The social media use of the world’s most wanted terrorists is something of a paradox.

It reflects the contradictions within jihadi fighters themselves.

Foreign nationals from affluent countries such  as Britain or Belgium are drawn by the promises of battle and ultraconservatism made by Islamic State (IS), but remain tied to the westernization of their home countries and the inherent attitudes of a globalized youth.

They are at once both murderers and children, militants and tweeters, bombers and idiots.

Unfortunately, their online presence is often all too effective.

IS uses the internet to broadcast propaganda, feeding religious fuel to the unseen masses of foreign sympathizers it needs to sustain its numbers.

The State Department has estimated that 12,000 individuals have travelled to Syria to fight for groups like IS, and the numbers continue to grow every day.

Social media is leveraged to appeal to the ideal IS recruit.

To paraphrase Daily Beast editor Christopher Dickey, these recruits consist overwhelmingly of young males who feel oppressed and are susceptible to the jihadis’ theatrical promises that the recruits will be able to project their frustrations on a world stage.

Tweeted selfies of severed enemy heads alongside battlefield luxuries like energy drinks solidify the appeal.

Dickey refers to the combination as TNT–testosterone, narrative and theater.

For women, the propaganda is more subversive.
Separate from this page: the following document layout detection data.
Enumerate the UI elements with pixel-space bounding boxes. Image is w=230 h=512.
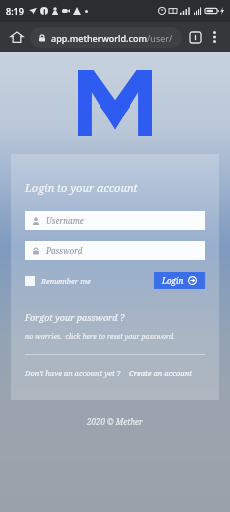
staticText: Login [162,275,184,286]
staticText: Login to your account [25,180,138,195]
staticText: Forgot your password ? [25,311,125,323]
button[interactable]: Create an account [129,368,192,378]
button[interactable]: Remember me [25,276,91,286]
staticText: /user/ [147,32,173,44]
staticText: app.metherworld.com [51,32,147,44]
button[interactable]: no worries. click here to reset your pas… [25,332,175,342]
button[interactable]: app.metherworld.com [30,27,182,48]
button[interactable]: Username [25,211,205,230]
staticText: 8:19 [6,5,24,17]
button[interactable]: Login [154,272,205,289]
staticText: Username [46,215,84,226]
button[interactable]: Password [25,241,205,260]
staticText: Don't have an account yet ? [25,368,121,378]
staticText: Password [46,245,83,256]
button[interactable]: More options [205,28,223,46]
staticText: Remember me [41,276,91,286]
button[interactable]: Tabs [185,27,205,47]
staticText: 2020 © Mether [87,416,143,427]
button[interactable]: Home [7,27,27,47]
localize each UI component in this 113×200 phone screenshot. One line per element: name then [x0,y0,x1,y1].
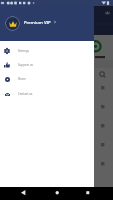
staticText: Support us [18,63,33,67]
button[interactable]: Premium VIP account [5,16,20,31]
button[interactable]: Premium [101,6,113,18]
staticText: Share [18,77,26,81]
button[interactable]: Contact us [0,86,94,101]
button[interactable]: Premium VIP [24,19,57,25]
staticText: Settings [18,49,29,53]
button[interactable]: Settings [0,43,94,58]
staticText: Contact us [18,92,33,96]
button[interactable]: Support us [0,57,94,72]
staticText: Premium VIP [24,19,51,25]
button[interactable]: Share [0,71,94,86]
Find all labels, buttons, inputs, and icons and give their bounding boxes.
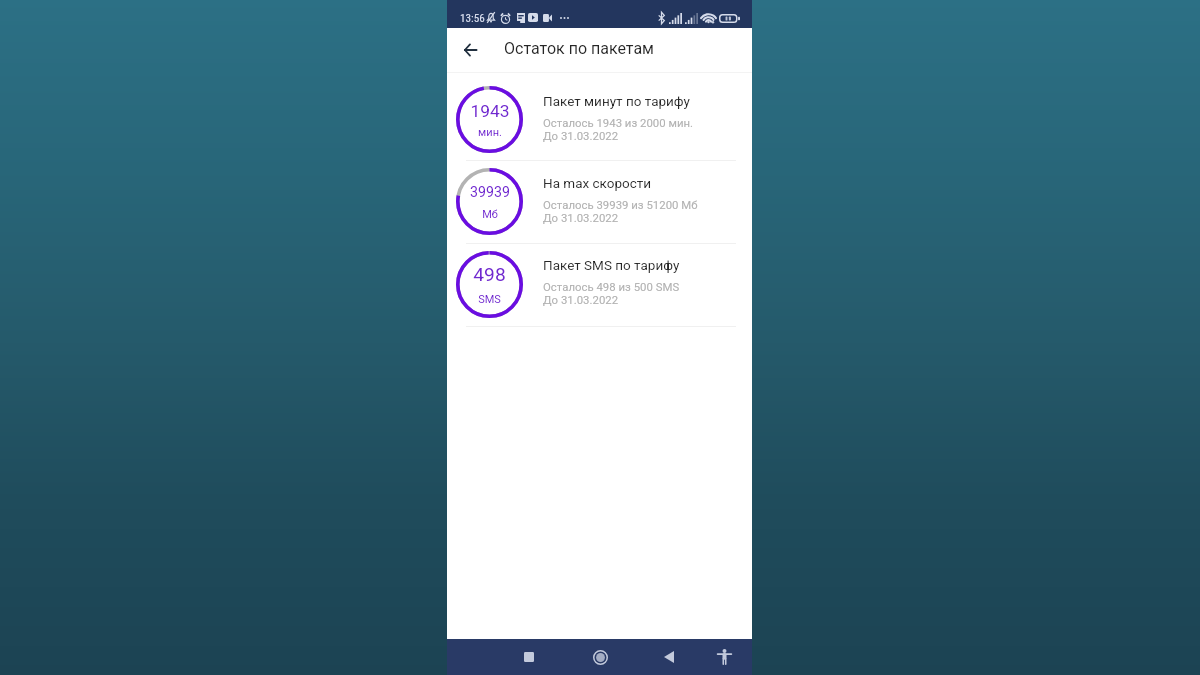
staticText: Остаток по пакетам <box>504 39 654 58</box>
staticText: 39939 <box>470 184 510 201</box>
staticText: 498 <box>473 263 506 286</box>
button[interactable]: Back <box>651 639 687 675</box>
staticText: До 31.03.2022 <box>543 211 619 224</box>
staticText: Осталось 498 из 500 SMS <box>543 280 680 293</box>
staticText: До 31.03.2022 <box>543 129 619 142</box>
staticText: SMS <box>478 293 501 306</box>
button[interactable]: Back <box>448 28 492 72</box>
button[interactable]: Accessibility <box>706 639 742 675</box>
staticText: 1943 <box>470 101 510 121</box>
button[interactable]: 1943 <box>447 73 752 160</box>
staticText: На max скорости <box>543 175 652 191</box>
button[interactable]: 39939 <box>447 161 752 243</box>
staticText: мин. <box>478 126 502 139</box>
staticText: Пакет SMS по тарифу <box>543 257 680 273</box>
button[interactable]: Home <box>582 639 618 675</box>
staticText: Осталось 1943 из 2000 мин. <box>543 116 694 129</box>
staticText: Пакет минут по тарифу <box>543 93 690 109</box>
button[interactable]: 498 <box>447 244 752 326</box>
button[interactable]: Recent apps <box>511 639 547 675</box>
staticText: Мб <box>482 208 498 221</box>
staticText: Осталось 39939 из 51200 Мб <box>543 198 698 211</box>
staticText: 13:56 <box>460 12 485 25</box>
staticText: До 31.03.2022 <box>543 293 619 306</box>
IS targets the daughters of ultraconservative Muslim families, who are prohibited by their parents from exiting the house, making friends or living whole lives, and thus escape through the only venue they can—the internet.

Terrorist recruiters promise a life of empowerment in Syria contrasted with an eternity of captivity at home, and then mail money and plane tickets.
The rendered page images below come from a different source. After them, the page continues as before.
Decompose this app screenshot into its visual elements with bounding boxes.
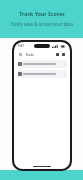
button[interactable]: Filter [55,52,60,57]
staticText: Track Your Scores [19,10,65,17]
button[interactable]: Add [61,52,66,57]
button[interactable] [17,70,67,78]
button[interactable]: Menu [18,52,23,57]
staticText: 9:41 [18,44,24,48]
button[interactable] [17,60,67,68]
staticText: Easily save & access your data [11,21,73,27]
staticText: Tests [25,52,34,57]
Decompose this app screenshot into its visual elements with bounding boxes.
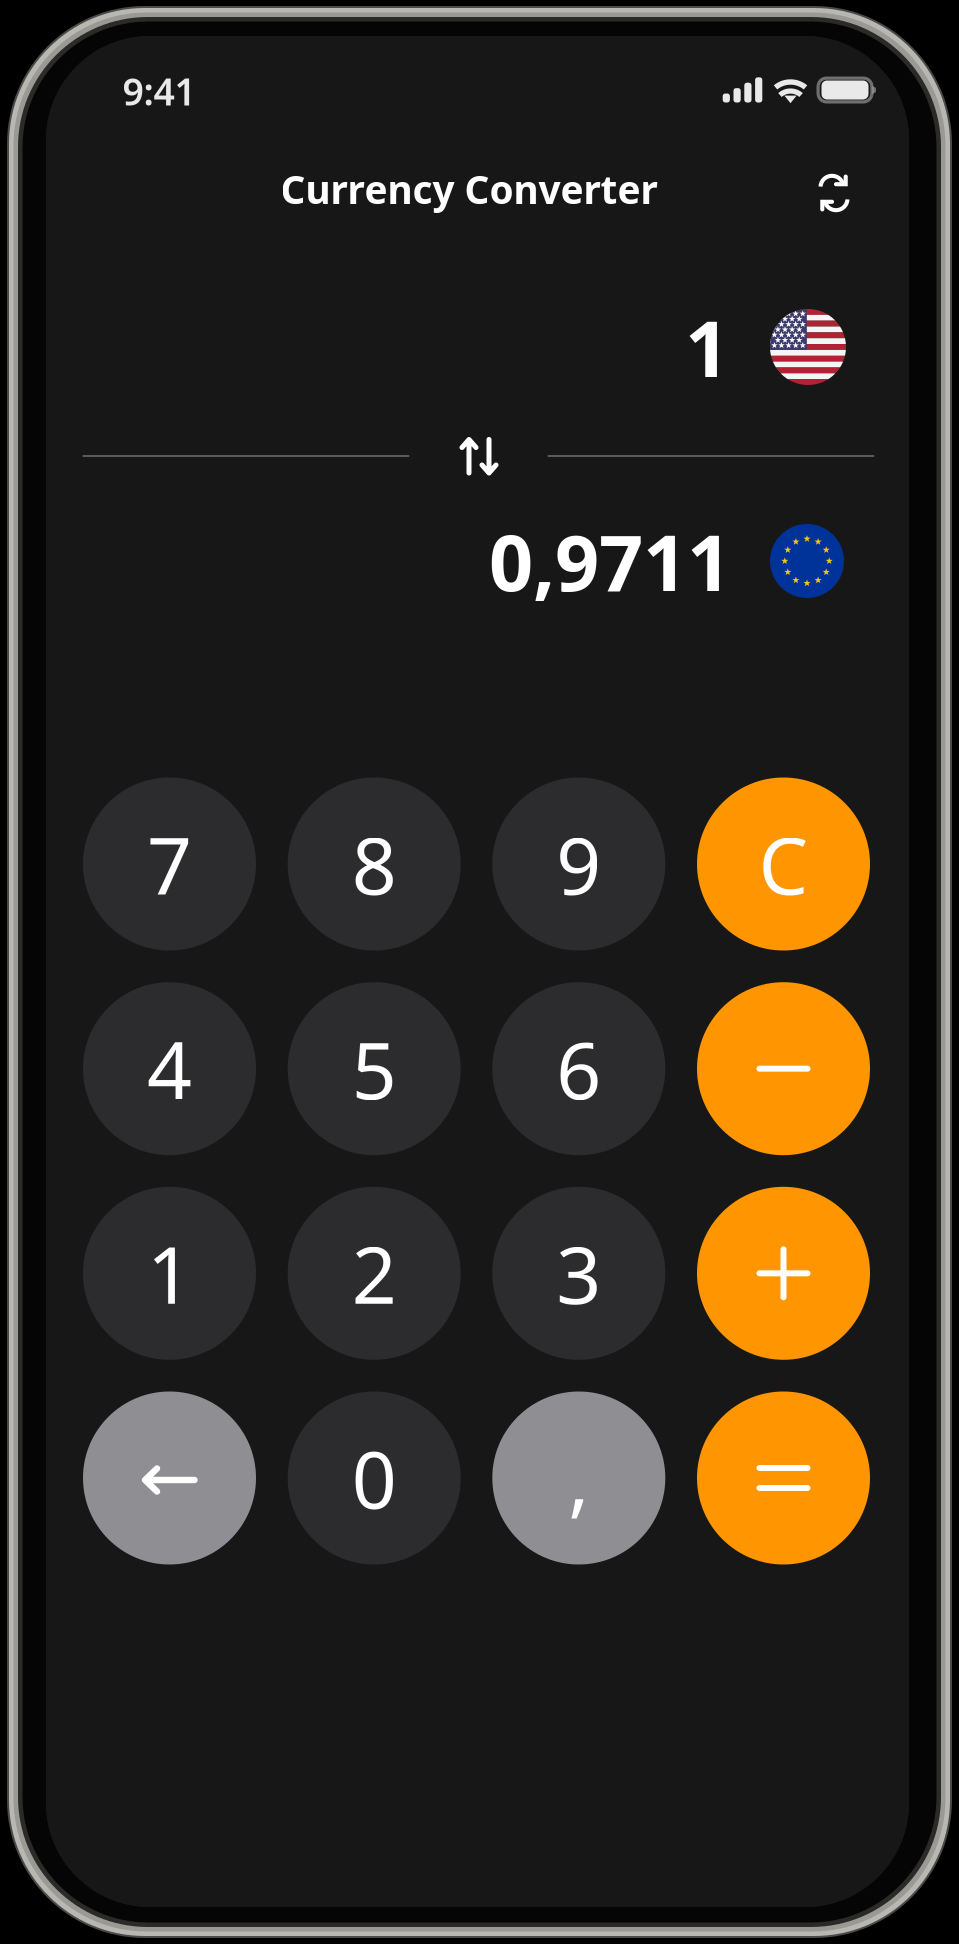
staticText: 0,9711	[489, 510, 731, 612]
staticText: ,	[568, 1426, 589, 1530]
staticText: 1	[685, 296, 729, 398]
staticText: 3	[556, 1221, 601, 1326]
button[interactable]: 6	[492, 982, 665, 1155]
staticText: 8	[352, 812, 397, 916]
button[interactable]: 0,9711 euro	[374, 501, 844, 621]
button[interactable]: C	[697, 778, 870, 950]
button[interactable]: 3	[492, 1187, 665, 1360]
button[interactable]: 5	[288, 982, 461, 1155]
button[interactable]: delete	[83, 1392, 256, 1564]
button[interactable]: Swap currencies	[441, 424, 517, 488]
button[interactable]: 4	[83, 982, 256, 1155]
button[interactable]: 8	[288, 778, 461, 950]
staticText: 6	[556, 1016, 601, 1121]
staticText: 9:41	[122, 66, 196, 116]
staticText: C	[758, 812, 808, 916]
button[interactable]: 1	[83, 1187, 256, 1360]
staticText: 9	[556, 812, 601, 916]
staticText: Currency Converter	[280, 163, 658, 215]
button[interactable]: 0	[288, 1392, 461, 1564]
button[interactable]: ,	[492, 1392, 665, 1564]
button[interactable]: 1 US dollar	[426, 287, 846, 407]
staticText: 1	[147, 1221, 192, 1326]
button[interactable]: Refresh exchange rates	[796, 155, 872, 231]
staticText: 2	[352, 1221, 397, 1326]
button[interactable]: Currency Converter	[254, 154, 684, 224]
staticText: 4	[147, 1016, 192, 1121]
button[interactable]: minus	[697, 982, 870, 1155]
staticText: 7	[147, 812, 192, 916]
button[interactable]: plus	[697, 1187, 870, 1360]
button[interactable]: equals	[697, 1392, 870, 1564]
button[interactable]: 9	[492, 778, 665, 950]
button[interactable]: 7	[83, 778, 256, 950]
button[interactable]: 2	[288, 1187, 461, 1360]
staticText: 5	[352, 1016, 397, 1121]
staticText: 0	[352, 1426, 397, 1530]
Stories abound of young women who simply disappeared in the morning, only to be found married to an IS jihadi many months later.

However, perhaps more comfortingly, online activities from the front lines can backfire.
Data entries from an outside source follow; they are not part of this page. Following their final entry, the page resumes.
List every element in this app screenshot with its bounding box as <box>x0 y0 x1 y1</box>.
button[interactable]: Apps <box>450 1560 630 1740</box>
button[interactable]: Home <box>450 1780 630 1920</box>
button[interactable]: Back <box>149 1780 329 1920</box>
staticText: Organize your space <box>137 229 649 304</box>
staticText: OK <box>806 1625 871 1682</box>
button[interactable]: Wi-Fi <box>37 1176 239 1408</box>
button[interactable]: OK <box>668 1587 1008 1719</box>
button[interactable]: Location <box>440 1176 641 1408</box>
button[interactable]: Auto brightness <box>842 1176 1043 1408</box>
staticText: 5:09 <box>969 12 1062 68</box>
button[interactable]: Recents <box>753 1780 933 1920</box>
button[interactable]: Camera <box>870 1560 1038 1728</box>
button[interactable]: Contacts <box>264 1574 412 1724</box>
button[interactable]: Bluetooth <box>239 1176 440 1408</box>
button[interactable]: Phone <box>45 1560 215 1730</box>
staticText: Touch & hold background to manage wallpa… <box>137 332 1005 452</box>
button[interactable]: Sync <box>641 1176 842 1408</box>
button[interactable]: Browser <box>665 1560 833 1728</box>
A Taliban leader had to go undercover pretty quickly after learning he had failed to deactivate the auto geolocation feature on Twitter, broadcasting his location in Pakistan with every tweet.

After discovering his lapse, he quickly blamed the broadcasts as an “enemy plot,” though users were quick to wonder how and why his enemies would have access to his Twitter account.

Other releases include the “doxxing” (the release of names and addresses associated with an online account) of many IS propagandists by Anonymous, revealing members of the group operating out of India and the Americas.

And other online users have been merciless in their portrayal of the inept behaviors of untrained and overexcited terrorists abroad.

Anger at the horrifying killings of journalists and a Jordanian pilot prompted the release of many “blooper reels”, filled with IS members blowing themselves up through improper use of explosives and ranged weaponry.

Powerless to intervene but enraged at the brutality of the executions, many online users have found the depictions—featuring prematurely detonating suicide vests during photo shoots, back-firing mortars, and terrorists shooting each other in the back—to be a cathartic form of dark humor.

It’s not a situation in which anyone can win.

But when it comes to combating the insidious propaganda and disinformation of terror groups, using positive elements of social media such as humor and aggressive fact-checking may turn out to be both a valuable tool and a psychological refuge against their brutality.

Copeland is a member of the class of 2015.